Data scientist | Anass MAJJI
LLM are known for their expensive computational requierements. Typically, the memory needed for a model is calculated by multiplying its number of parameters by the precision of these values(data type). However, to reduce memory consumption, numbers can be stored using lower precision data types through a process known as quantization. We distinguish two types of weight quatization families :
-
Post training quantization (PTQ) : is a technique where weights of an already trained model are converted to lower precision without necessitating any retraining. Although easy to implement, PTQ is associated with potential performance degradation. In this project, we are going to implement, 4 quantization techniques :
-
Two naive 8-bit quantization techniques : a symmetric one with absolute maximum quantization (absmax) and an asymmetric one with zero-point quantization. In both cases, the goal is to map an FP32 tensor (original weights) to an INT8 tensor (quantized weights).
-
Two noval 4-bit quantization techniques with minimal performance degradation : GPTQ and GGUF :
-
GTPQ : this method uses an asymmetric quantization method and does so layer by layer such that each layer is processed independently before continuing to the next. During this layer-wise quantization process, it first converts the layer's weights into the inverse Hessian. Hessian matrix is a second-order derivative of the model's loss function and it tells us how sensitive the model's output is to changes in each weight. Weights associated with smaller values in the Hessian matrix are more crucial because small changes in these weights can lead to significant changes in the model's perfomrance.
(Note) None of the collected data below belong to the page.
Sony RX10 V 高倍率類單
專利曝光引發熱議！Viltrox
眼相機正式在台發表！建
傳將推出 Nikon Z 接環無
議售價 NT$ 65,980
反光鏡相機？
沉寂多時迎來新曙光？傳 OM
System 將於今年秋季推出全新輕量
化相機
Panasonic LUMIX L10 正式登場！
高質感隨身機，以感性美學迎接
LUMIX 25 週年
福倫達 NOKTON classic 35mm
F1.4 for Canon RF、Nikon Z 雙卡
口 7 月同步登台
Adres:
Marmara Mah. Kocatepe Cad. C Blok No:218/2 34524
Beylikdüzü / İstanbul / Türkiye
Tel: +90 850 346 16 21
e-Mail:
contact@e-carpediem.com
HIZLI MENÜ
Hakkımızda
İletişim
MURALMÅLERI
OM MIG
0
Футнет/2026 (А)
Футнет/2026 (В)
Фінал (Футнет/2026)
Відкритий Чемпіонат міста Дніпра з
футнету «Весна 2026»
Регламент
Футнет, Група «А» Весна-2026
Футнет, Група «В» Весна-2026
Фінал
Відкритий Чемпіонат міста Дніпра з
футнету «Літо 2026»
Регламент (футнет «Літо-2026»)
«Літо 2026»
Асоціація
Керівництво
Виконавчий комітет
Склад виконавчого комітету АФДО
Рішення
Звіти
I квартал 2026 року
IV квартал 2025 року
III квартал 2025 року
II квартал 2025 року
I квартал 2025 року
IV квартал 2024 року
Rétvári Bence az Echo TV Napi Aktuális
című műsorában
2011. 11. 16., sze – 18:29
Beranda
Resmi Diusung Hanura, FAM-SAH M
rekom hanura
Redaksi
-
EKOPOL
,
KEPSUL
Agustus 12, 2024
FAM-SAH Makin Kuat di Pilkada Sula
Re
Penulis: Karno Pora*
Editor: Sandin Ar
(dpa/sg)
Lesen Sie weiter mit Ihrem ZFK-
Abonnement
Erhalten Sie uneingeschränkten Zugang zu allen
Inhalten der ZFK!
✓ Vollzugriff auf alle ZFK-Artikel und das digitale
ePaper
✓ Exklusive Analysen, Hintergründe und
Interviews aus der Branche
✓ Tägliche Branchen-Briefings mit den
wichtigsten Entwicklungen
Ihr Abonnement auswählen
This process allows us to calculate the quantization error then redistribute it over the other weights in the row.
-
GGUF : Although GPTQ is a great quantization technique to run a full LLM on a GPU, we might not always have that capacity. Instead, we can use GGUF to offload any layer of the LLM to the CPU. This technique consists in splitting a given layer into super blocks, each containing a set of sub blocks. We extract the scaling factor from the super block and then we quantize the sub blocks using absolute maximum quantization technique: the scale factor is calculated using the information from the sub block but is quantized using the scale factor of the super block.
-
-
-
Quantization aware training (QAT) : this technique consists in converting weights to lower precision during pre-training or finetuning stage resulting in enhenced model performance.